(Page-level text extractions)
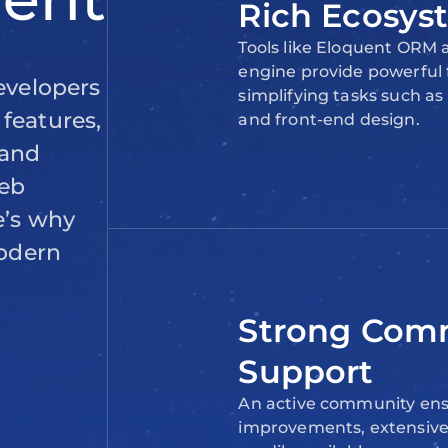
Rich Ecosys
Tools like Eloquent ORM
engine provide powerful f
simplifying tasks such 
and front-end design.
Strong Com
Support
An active community ens
improvements, extensiv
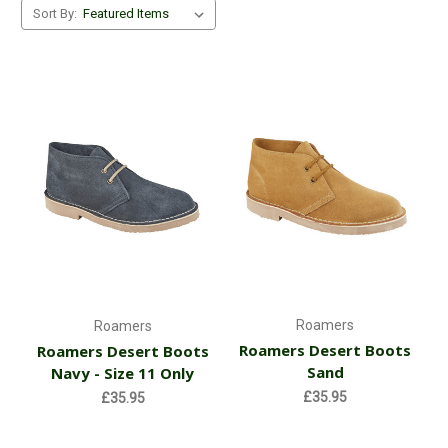
Sort By:
Roamers
Roamers
Roamers Desert Boots
Roamers Desert Boots
Sand
Navy - Size 11 Only
£35.95
£35.95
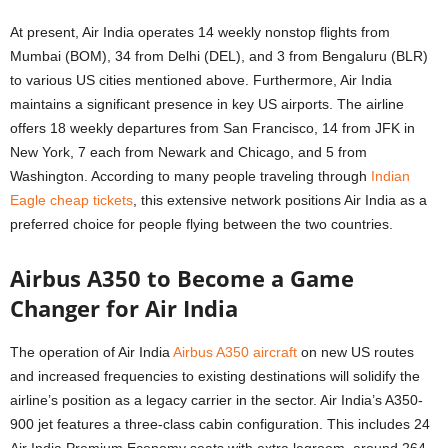
At present, Air India operates 14 weekly nonstop flights from
Mumbai (BOM), 34 from Delhi (DEL), and 3 from Bengaluru (BLR)
to various US cities mentioned above. Furthermore, Air India
maintains a significant presence in key US airports. The airline
offers 18 weekly departures from San Francisco, 14 from JFK in
New York, 7 each from Newark and Chicago, and 5 from
Washington. According to many people traveling through
Indian
Eagle cheap tickets
, this extensive network positions Air India as a
preferred choice for people flying between the two countries.
Airbus A350 to Become a Game
Changer for Air India
The operation of Air India
Airbus A350 aircraft
on new US routes
and increased frequencies to existing destinations will solidify the
airline’s position as a legacy carrier in the sector. Air India’s A350-
900 jet features a three-class cabin configuration. This includes 24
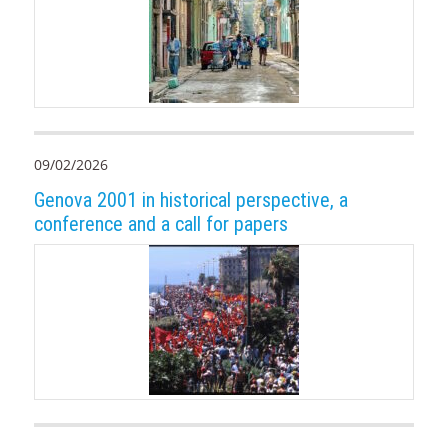
09/02/2026
Genova 2001 in historical perspective, a
conference and a call for papers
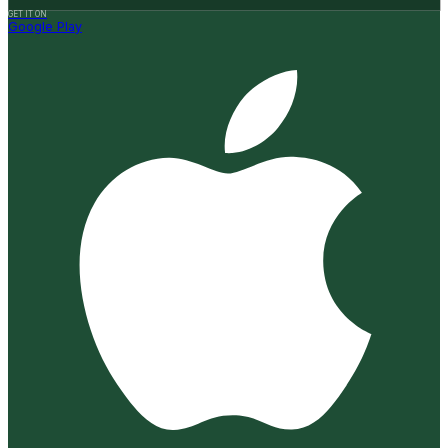
GET IT ON
Google Play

— What you will do —
Tell how many lines of the data contain "airline". Nothing but the number belongs in the reply.

— Worked solution —
2